Benchmark ELG services¶

The benchmark class allows to compare services regarding there responses and there inference time. It can be used to choose between different services.

[1]:

from elg import Benchmark

A benchmark can be initialized with a list of services ids (from_ids method) or with a list of entities (from_entities method). Here we compare English to German Machine Translation services.

[2]:

ben = Benchmark.from_ids([610, 624])

The benchmark can be run on multiple inputs and can be run multiple times to guarantee the result (the first run is also usually longer than the next ones due to the service pods initialization).

[ ]:

result = ben(["Bush is the president of the USA and lives in Washington.", "ELG is an amazing project."], number_of_runs=2)

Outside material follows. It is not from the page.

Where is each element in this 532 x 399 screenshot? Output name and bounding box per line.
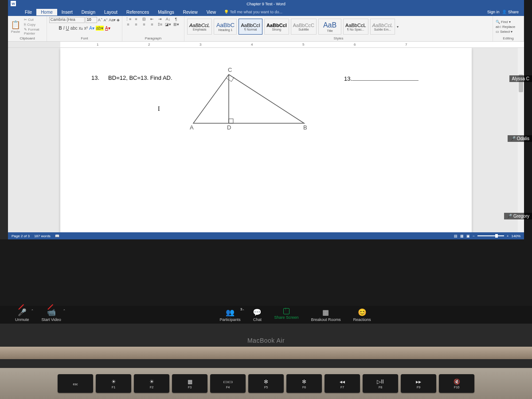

The benchmark call returns a benchmark result object that can be used to compare the result.

You can have an overview of the result,

[4]:

df = result.compare()
print("General comparison:\n")
df

General comparison:

[4]:

			result	response_time
service	request_input	run
610	Bush is the president of the USA and lives in Washington.	0	{'content': 'Bush ist Präsident der USA und le...	14.931094
	Bush is the president of the USA and lives in Washington.	1	{'content': 'Bush ist Präsident der USA und le...	1.573129
	ELG is an amazing project.	0	{'content': 'ELG ist ein großartiges Projekt.'...	1.520602
	ELG is an amazing project.	1	{'content': 'ELG ist ein großartiges Projekt.'...	1.472771
624	Bush is the president of the USA and lives in Washington.	0	Bush ist der Präsident der USA und lebt in Was...	13.735600
	Bush is the president of the USA and lives in Washington.	1	Bush ist der Präsident der USA und lebt in Was...	1.576197
	ELG is an amazing project.	0	ELG ist ein erstaunliches Projekt.	1.535216
	ELG is an amazing project.	1	ELG ist ein erstaunliches Projekt.	1.470568

compare only the results,

[5]:

df = result.compare_results()
print("Comparison of the results:\n")
df

Comparison of the results:

[5]:

		result
service	request_input
610	Bush is the president of the USA and lives in Washington.	{'content': 'Bush ist Präsident der USA und le...
610	ELG is an amazing project.	{'content': 'ELG ist ein großartiges Projekt.'...
624	Bush is the president of the USA and lives in Washington.	Bush ist der Präsident der USA und lebt in Was...
624	ELG is an amazing project.	ELG ist ein erstaunliches Projekt.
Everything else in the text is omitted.